Your task is to copy the stretch of lines in the records below that begins with the line containing "2 Hình ảnh tổng quan của sản phẩm" and ends with the line containing "NAG1211MF4 là một trong những", exactly as written, with nothing added.

*** Begin section ***

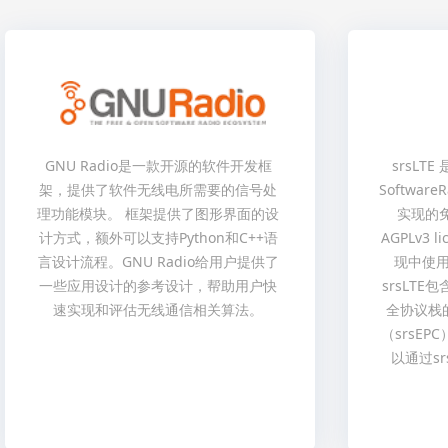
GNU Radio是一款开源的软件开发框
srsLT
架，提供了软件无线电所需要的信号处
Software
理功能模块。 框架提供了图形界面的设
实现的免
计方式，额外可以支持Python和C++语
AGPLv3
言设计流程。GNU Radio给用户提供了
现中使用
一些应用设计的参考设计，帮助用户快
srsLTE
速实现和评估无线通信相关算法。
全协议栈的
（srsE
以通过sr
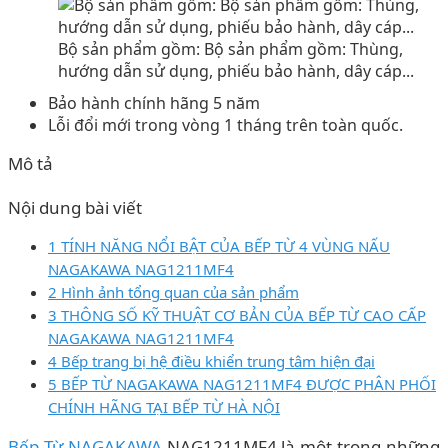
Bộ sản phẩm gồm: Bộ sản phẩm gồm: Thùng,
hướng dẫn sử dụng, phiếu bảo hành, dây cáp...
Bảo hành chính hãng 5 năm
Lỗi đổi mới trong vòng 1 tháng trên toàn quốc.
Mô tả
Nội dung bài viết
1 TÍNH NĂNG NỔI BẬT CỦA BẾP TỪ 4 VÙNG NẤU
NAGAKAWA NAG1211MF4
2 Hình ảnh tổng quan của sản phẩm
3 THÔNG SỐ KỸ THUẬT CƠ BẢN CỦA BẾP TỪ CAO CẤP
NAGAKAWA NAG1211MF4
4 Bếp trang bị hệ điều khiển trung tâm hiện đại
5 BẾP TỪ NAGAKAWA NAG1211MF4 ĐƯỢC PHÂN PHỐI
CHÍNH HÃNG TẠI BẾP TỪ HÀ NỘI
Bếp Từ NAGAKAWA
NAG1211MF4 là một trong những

*** End section ***
*** Begin section ***

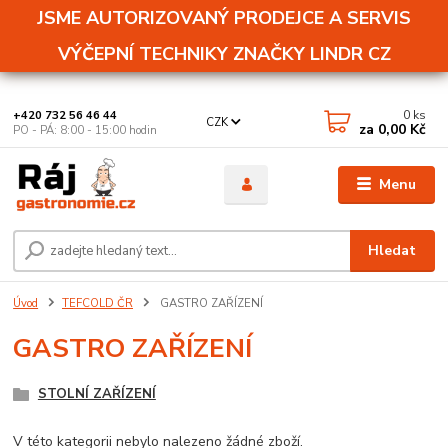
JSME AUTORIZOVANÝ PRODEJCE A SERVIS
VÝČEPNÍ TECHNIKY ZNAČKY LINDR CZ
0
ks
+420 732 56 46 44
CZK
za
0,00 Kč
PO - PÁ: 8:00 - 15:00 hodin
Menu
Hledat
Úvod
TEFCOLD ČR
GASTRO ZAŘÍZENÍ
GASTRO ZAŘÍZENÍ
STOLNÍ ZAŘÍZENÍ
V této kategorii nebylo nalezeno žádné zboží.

*** End section ***

__Answer to the problem__
2 Hình ảnh tổng quan của sản phẩm
3 THÔNG SỐ KỸ THUẬT CƠ BẢN CỦA BẾP TỪ CAO CẤP
NAGAKAWA NAG1211MF4
4 Bếp trang bị hệ điều khiển trung tâm hiện đại
5 BẾP TỪ NAGAKAWA NAG1211MF4 ĐƯỢC PHÂN PHỐI
CHÍNH HÃNG TẠI BẾP TỪ HÀ NỘI
Bếp Từ NAGAKAWA
NAG1211MF4 là một trong những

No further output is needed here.